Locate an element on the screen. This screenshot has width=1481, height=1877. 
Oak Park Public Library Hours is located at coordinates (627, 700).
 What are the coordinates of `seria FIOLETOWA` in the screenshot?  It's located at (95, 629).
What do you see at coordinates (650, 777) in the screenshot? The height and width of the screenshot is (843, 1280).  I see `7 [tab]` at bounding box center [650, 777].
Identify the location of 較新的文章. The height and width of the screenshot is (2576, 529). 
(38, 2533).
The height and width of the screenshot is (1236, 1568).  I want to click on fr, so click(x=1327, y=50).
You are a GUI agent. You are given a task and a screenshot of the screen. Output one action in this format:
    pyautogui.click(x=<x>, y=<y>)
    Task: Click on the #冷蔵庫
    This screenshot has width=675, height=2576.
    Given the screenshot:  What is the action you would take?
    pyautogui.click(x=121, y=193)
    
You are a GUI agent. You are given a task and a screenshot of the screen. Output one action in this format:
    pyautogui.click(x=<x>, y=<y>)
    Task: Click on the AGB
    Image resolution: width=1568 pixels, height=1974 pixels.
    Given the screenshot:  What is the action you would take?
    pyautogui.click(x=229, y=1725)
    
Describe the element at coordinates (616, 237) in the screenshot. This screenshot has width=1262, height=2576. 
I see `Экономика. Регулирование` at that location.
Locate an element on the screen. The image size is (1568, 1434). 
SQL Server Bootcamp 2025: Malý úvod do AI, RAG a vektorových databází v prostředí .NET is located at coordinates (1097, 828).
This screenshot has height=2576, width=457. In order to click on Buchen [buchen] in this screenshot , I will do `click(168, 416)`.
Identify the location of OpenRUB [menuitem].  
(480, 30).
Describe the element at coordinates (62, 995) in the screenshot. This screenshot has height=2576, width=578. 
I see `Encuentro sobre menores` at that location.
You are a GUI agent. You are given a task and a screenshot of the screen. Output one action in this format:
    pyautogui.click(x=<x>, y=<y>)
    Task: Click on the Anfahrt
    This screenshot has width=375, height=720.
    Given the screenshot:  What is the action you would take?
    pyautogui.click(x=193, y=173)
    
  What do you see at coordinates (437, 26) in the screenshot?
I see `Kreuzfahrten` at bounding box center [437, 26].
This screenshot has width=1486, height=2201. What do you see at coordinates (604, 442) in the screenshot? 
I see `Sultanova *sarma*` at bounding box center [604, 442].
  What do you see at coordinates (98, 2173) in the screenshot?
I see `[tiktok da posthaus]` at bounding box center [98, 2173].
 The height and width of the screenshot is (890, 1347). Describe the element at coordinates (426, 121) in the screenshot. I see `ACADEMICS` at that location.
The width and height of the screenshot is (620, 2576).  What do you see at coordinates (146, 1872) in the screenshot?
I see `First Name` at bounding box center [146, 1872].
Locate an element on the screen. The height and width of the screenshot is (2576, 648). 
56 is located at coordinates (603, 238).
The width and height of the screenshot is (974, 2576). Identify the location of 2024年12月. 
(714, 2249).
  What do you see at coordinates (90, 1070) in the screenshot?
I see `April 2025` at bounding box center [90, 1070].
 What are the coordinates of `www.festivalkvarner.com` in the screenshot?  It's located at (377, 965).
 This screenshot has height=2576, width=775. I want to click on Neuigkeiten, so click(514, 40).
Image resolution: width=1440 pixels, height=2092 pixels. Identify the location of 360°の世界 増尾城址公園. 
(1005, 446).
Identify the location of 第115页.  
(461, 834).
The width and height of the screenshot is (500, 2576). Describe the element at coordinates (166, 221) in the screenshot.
- - - -
● The task
Give back the complete material verbatim.

● Reply
Locate an element on the screen. This screenshot has width=1481, height=1877. 
Oak Park Public Library Hours is located at coordinates (627, 700).
 What are the coordinates of `seria FIOLETOWA` in the screenshot?  It's located at (95, 629).
What do you see at coordinates (650, 777) in the screenshot? The height and width of the screenshot is (843, 1280).  I see `7 [tab]` at bounding box center [650, 777].
Identify the location of 較新的文章. The height and width of the screenshot is (2576, 529). 
(38, 2533).
The height and width of the screenshot is (1236, 1568).  I want to click on fr, so click(x=1327, y=50).
You are a GUI agent. You are given a task and a screenshot of the screen. Output one action in this format:
    pyautogui.click(x=<x>, y=<y>)
    Task: Click on the #冷蔵庫
    This screenshot has width=675, height=2576.
    Given the screenshot:  What is the action you would take?
    pyautogui.click(x=121, y=193)
    
You are a GUI agent. You are given a task and a screenshot of the screen. Output one action in this format:
    pyautogui.click(x=<x>, y=<y>)
    Task: Click on the AGB
    Image resolution: width=1568 pixels, height=1974 pixels.
    Given the screenshot:  What is the action you would take?
    pyautogui.click(x=229, y=1725)
    
Describe the element at coordinates (616, 237) in the screenshot. This screenshot has width=1262, height=2576. 
I see `Экономика. Регулирование` at that location.
Locate an element on the screen. The image size is (1568, 1434). 
SQL Server Bootcamp 2025: Malý úvod do AI, RAG a vektorových databází v prostředí .NET is located at coordinates (1097, 828).
This screenshot has height=2576, width=457. In order to click on Buchen [buchen] in this screenshot , I will do `click(168, 416)`.
Identify the location of OpenRUB [menuitem].  
(480, 30).
Describe the element at coordinates (62, 995) in the screenshot. This screenshot has height=2576, width=578. 
I see `Encuentro sobre menores` at that location.
You are a GUI agent. You are given a task and a screenshot of the screen. Output one action in this format:
    pyautogui.click(x=<x>, y=<y>)
    Task: Click on the Anfahrt
    This screenshot has width=375, height=720.
    Given the screenshot:  What is the action you would take?
    pyautogui.click(x=193, y=173)
    
  What do you see at coordinates (437, 26) in the screenshot?
I see `Kreuzfahrten` at bounding box center [437, 26].
This screenshot has width=1486, height=2201. What do you see at coordinates (604, 442) in the screenshot? 
I see `Sultanova *sarma*` at bounding box center [604, 442].
  What do you see at coordinates (98, 2173) in the screenshot?
I see `[tiktok da posthaus]` at bounding box center [98, 2173].
 The height and width of the screenshot is (890, 1347). Describe the element at coordinates (426, 121) in the screenshot. I see `ACADEMICS` at that location.
The width and height of the screenshot is (620, 2576).  What do you see at coordinates (146, 1872) in the screenshot?
I see `First Name` at bounding box center [146, 1872].
Locate an element on the screen. The height and width of the screenshot is (2576, 648). 
56 is located at coordinates (603, 238).
The width and height of the screenshot is (974, 2576). Identify the location of 2024年12月. 
(714, 2249).
  What do you see at coordinates (90, 1070) in the screenshot?
I see `April 2025` at bounding box center [90, 1070].
 What are the coordinates of `www.festivalkvarner.com` in the screenshot?  It's located at (377, 965).
 This screenshot has height=2576, width=775. I want to click on Neuigkeiten, so click(514, 40).
Image resolution: width=1440 pixels, height=2092 pixels. Identify the location of 360°の世界 増尾城址公園. 
(1005, 446).
Identify the location of 第115页.  
(461, 834).
The width and height of the screenshot is (500, 2576). Describe the element at coordinates (166, 221) in the screenshot.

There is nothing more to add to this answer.